Quick Hit – May 5, 2015

While the world watched for royal baby news, beltway insiders continued to track the FY16 Budget process. Finally, a Budget deal has been agreed — but primarily agreed by Republicans. The House passed the measure last week, largely along party lines (226-197) .

FY16 Budget Resolution?

The Senate passed the measure tonight (51-48). This is not a bi-partisan piece of legislative craftsmanship. It is a political document that loosely outlines how government functions will be funded. Using the Overseas Contingency Operations (OCO) account to circumvent the previously approved Budget Control Act (BCA) Caps on defense spending has not set well with conservative Republicans nor the majority of Democrats. Additionally, Republican leadership hopes to use the Budget Resolution as a means of justifying repeal of the Affordable Care Act. The charged nature of the debate will continue to spill over as the legislative process unfolds through the year. See what was passed as S Res 11 here!

FY16 Defense Bills

The House Armed Services Committee (HASC) completed its full committee mark last week. It will go to the floor of the House the week of 10 May. See the text of HR 1735 here! As anticipated and as previously reported, the committee followed the outlines of the aforementioned Budget Resolution. The bill includes $515B for Defense and $89B for Overseas Contingency Operations. The amount in OCO above the President’s Request ($48B) will remain a sticking point throughout the remainder of the authorizations and appropriations process. Why? Because the BCA cap is current law, and the amount in OCO is not counted as “on budget.” Further, there is no such work around for non-defense domestic programs.

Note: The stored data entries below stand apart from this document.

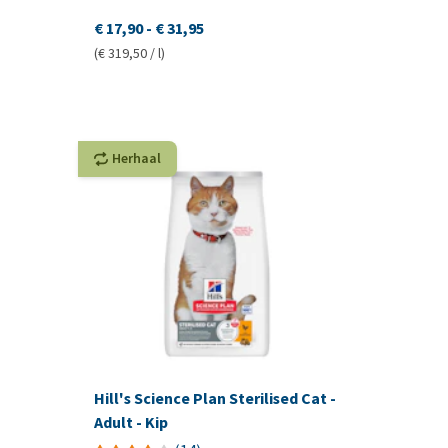
€ 17,90
-
€ 31,95
(€ 319,50 / l)
Herhaal
Hill's Science Plan Sterilised Cat -
Adult - Kip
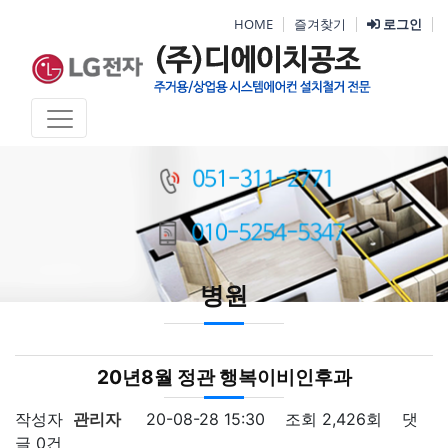
HOME
즐겨찾기
로그인
병원
20년8월 정관 행복이비인후과
작성자
관리자
20-08-28 15:30
조회
2,426회
댓
글
0건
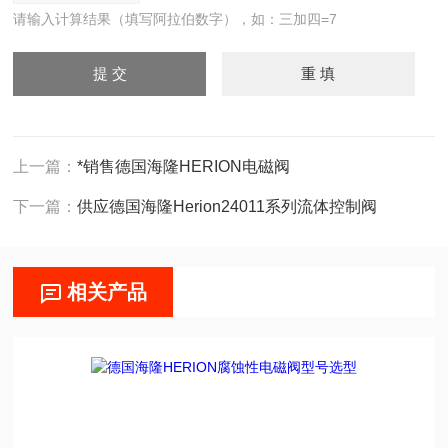
请输入计算结果（填写阿拉伯数字），如：三加四=7
上一篇：
*销售德国海隆HERION电磁阀
下一篇：
供应德国海隆Herion24011系列流体控制阀
相关产品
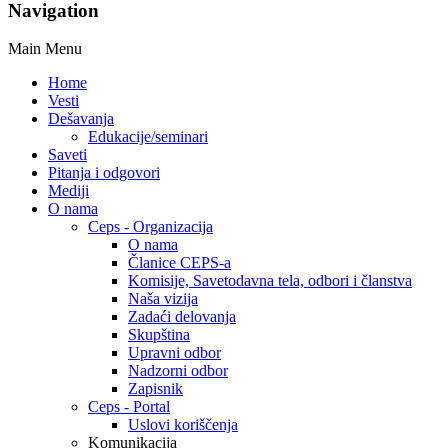
Navigation
Main Menu
Home
Vesti
Dešavanja
Edukacije/seminari
Saveti
Pitanja i odgovori
Mediji
O nama
Ceps - Organizacija
O nama
Članice CEPS-a
Komisije, Savetodavna tela, odbori i članstva
Naša vizija
Zadaći delovanja
Skupština
Upravni odbor
Nadzorni odbor
Zapisnik
Ceps - Portal
Uslovi koriščenja
Komunikacija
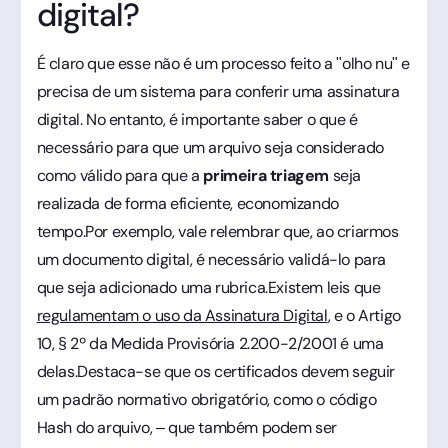
digital?
É claro que esse não é um processo feito a "olho nu" e
precisa de um sistema para conferir uma assinatura
digital. No entanto, é importante saber o que é
necessário para que um arquivo seja considerado
como válido para que a
primeira triagem
seja
realizada de forma eficiente, economizando
tempo.Por exemplo, vale relembrar que, ao criarmos
um documento digital, é necessário validá-lo para
que seja adicionado uma rubrica.Existem leis que
regulamentam o uso da Assinatura Digital
, e o Artigo
10, § 2º da Medida Provisória 2.200-2/2001 é uma
delas.Destaca-se que os certificados devem seguir
um padrão normativo obrigatório, como o código
Hash do arquivo, – que também podem ser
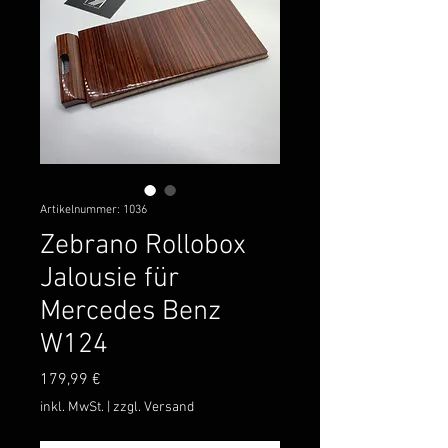
Artikelnummer: 1036
Zebrano Rollobox
Jalousie für
Mercedes Benz
W124
Preis
179,99 €
inkl. MwSt.
|
zzgl. Versand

The Senate Armed Services Committee (SASC) will begin its subcommittee markup process the week of 10 May.

FY16 Appropriations Process

The House Appropriations Chair brought the MILCON/VA Approps bill to the floor last week; the first of 12 appropriations bills that must be passed each year. MILCON/VA went first as a test of the Republican’ s ability to pass bills based on the Budget Resolution outline. House Democrats and House conservative Republicans were able to combine forces and initially disrupt and delay what should have been swift passage. Together they laid down a marker of discontent with the BCA Cap work around. The bill eventually passed (255-163). The difficulty with this “easy” bill foreshadows future challenges as the appropriations process continues to unfold. Mincing no words, Senator Schumer (D-NJ) has declared House appropriations bills “DOA” in the Senate.